Data diversifying
Houston data startup plans to expand its technology from oil and gas to include health care and defense industries
There are about 40,000 sensors on an offshore drilling rig, and each collects information about how the rig's many machines are operating. But sensors can fail or be miscalibrated and, in the relay between the rig and data scientists, data can pick up errors. The scientists will first have to clean and validate the information to ensure its credible.
That's where Pandata Tech comes in. The Houston-based company can run a data quality check for its oil and gas clients. But Gustavo Sanchez, co-founder and CEO of the company, is speeding up that process by automating it. Pandata Tech uses machine learning to review data generated by drilling rigs — and the algorithms determine how likely that data can be trusted. And for Houston's 175,000 residents employed in oil and gas, that data needs to be trustworthy.
"If the data's bad, then you're going to have a lot of bad decisions," Sanchez says.
The legacy of machine learning began in the 1950s, when computer scientist Arthur Samuel wrote a program for a computer to play checkers and improve at the game the more it played. Since then, the complex algorithms written for computers to learn and develop without human intervention have been implemented in industries like finance, sales, surveillance, and more.
Sanchez and his business partner, Jessica Reitmeier, met in China during graduate school. They founded the company after a stint for Sanchez in finance data science. He realized that small service companies had no control over their equipment operated and put data analytics in the hands of small, independent service contractors. So they developed Pandata Tech in January 2016, and today their core team has three people who manage data science, marketing and operations, and staff development.
Pandata Tech's software reduces the amount of time data scientists have to spend validating their data — from 80 percent of their time down to just 20 percent, Sanchez says. It works by using models to generate a data quality score.
For example, a sensor that monitors pressure levels is paired with a computer model of what those levels should be — and the software checks for missing or incorrect data, then uses statistics to determine how likely that the sensors are picking up correct data. It creates a quality score for that data between 0 and 100 in the short and long term; if it compiles the data for a 24-hour window, then the score should be close to 100, but the software can also analyze data for 90-day streaks. In this case, the ideal might be above 60. It's a lot like a credit check, Sanchez says.
And while Pandata Tech began in the energy industry, the team is now expanding to fields like defense and healthcare, which also generate hundreds of thousands of data points that need it be checked. The unique challenges of working with large drilling rigs have translated well to working with aircrafts. And the healthcare field is similar — with the Texas Medical Center, Houston's medical research centers can benefit from hastening the process of data validation.

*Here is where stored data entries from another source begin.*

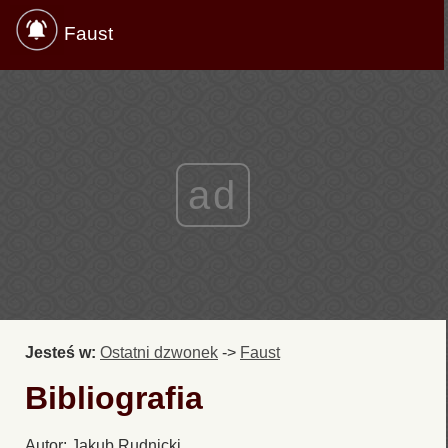
Faust
ad
Jesteś w:
Ostatni dzwonek
->
Faust
Bibliografia
Autor: Jakub Rudnicki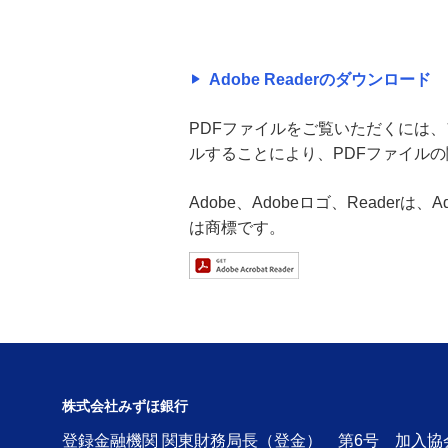
Adobe Readerのダウンロード
PDFファイルをご覧いただくには、アド
ルすることにより、PDFファイル
Adobe、Adobeロゴ、Readerは
は商標です。
株式会社みずほ銀行
登録金融機関 関東財務局長（登金） 第6号 加入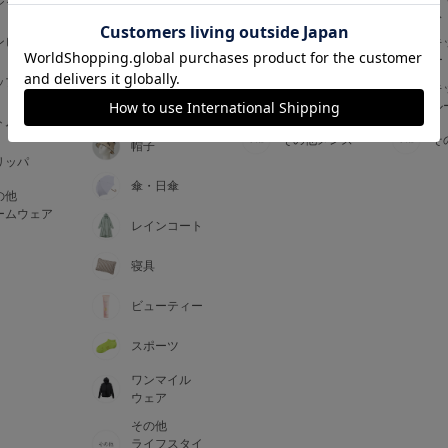
ジャマ
ス
ス
アームカバー
ンピース
メンズインナ
キ
手袋
ー
ー
5
ップス
メンズ
キ
マフラー・テ
ルームウェア
ル
ィペット
0
トム
その他メンズ
そ
帽子
リッパ
0
C85
傘・日傘
の他
0
D85
ームウェア
レインコート
0
E85
寝具
ビューティー
0
スポーツ
ワンマイル
ウェア
その他
ライフスタイ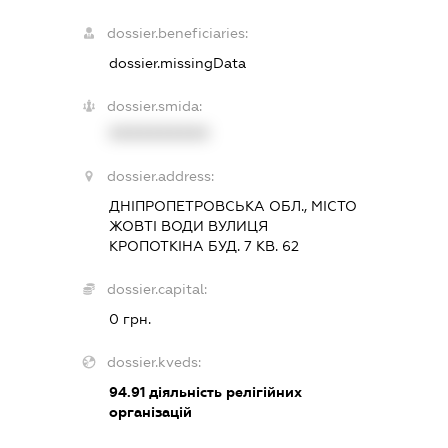
dossier.beneficiaries:
dossier.missingData
dossier.smida:
XXXXXXXXXX
dossier.address:
ДНІПРОПЕТРОВСЬКА ОБЛ., МІСТО
ЖОВТІ ВОДИ ВУЛИЦЯ
КРОПОТКІНА БУД. 7 КВ. 62
dossier.capital:
0 грн.
dossier.kveds:
94.91
діяльність релігійних
організацій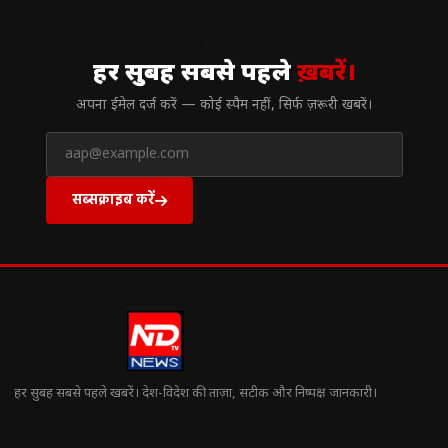
// न्यूज़लेटर
हर सुबह सबसे पहले
ख़बरें।
अपना ईमेल दर्ज करें — कोई स्पैम नहीं, सिर्फ ज़रूरी खबरें।
सब्सक्राइब करें
हर सुबह सबसे पहले खबरें। देश-विदेश की ताज़ा, सटीक और निष्पक्ष जानकारी।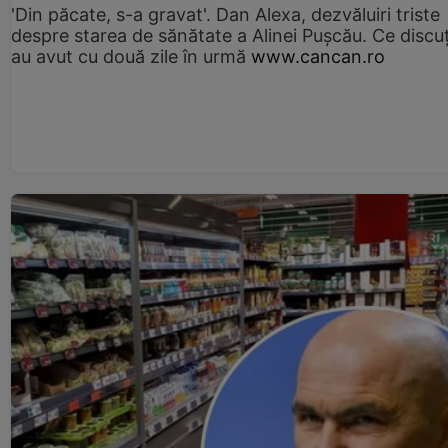
'Din păcate, s-a gravat'. Dan Alexa, dezvăluiri triste
despre starea de sănătate a Alinei Pușcău. Ce discu
au avut cu două zile în urmă
www.cancan.ro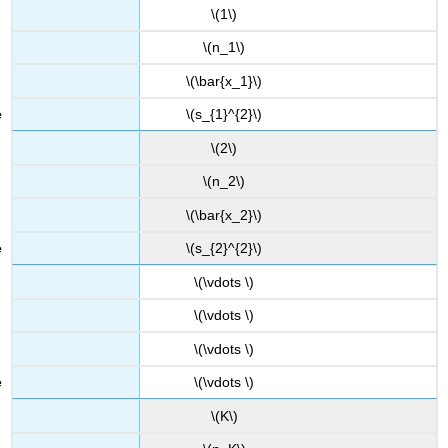
\(1\)
\(n_1\)
\(\bar{x_1}\)
\(s_{1}^{2}\)
\(2\)
\(n_2\)
\(\bar{x_2}\)
\(s_{2}^{2}\)
\(\vdots \)
\(\vdots \)
\(\vdots \)
\(\vdots \)
\(K\)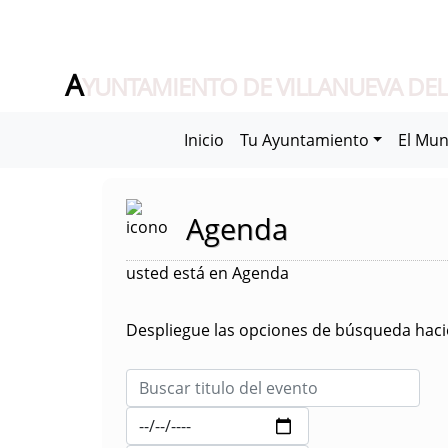
A
YUNTAMIENTO DE VILLANUEVA DEL
Inicio
Tu Ayuntamiento
El Mun
Agenda
usted está en Agenda
Despliegue las opciones de búsqueda hacie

"There's so much data, and it's so noisy, that it's hard to know whether the data can be trusted or not," Sanchez says.
Pandata Tech is focusing on its current revenue sources in these three fields. Recently, they closed on a deal with one of the largest offshore drilling companies in the world, and Sanchez hopes to double his team size within the year. But he's staying cautious — and the move to healthcare and defense industries is not just a move to expand the use of his company's technology. It's also a way of reducing risk, by not investing in just one industry.
"It's hard to sell scale to a startup," Sanchez says. "We've gotta reduce our risk so we can continue to grow."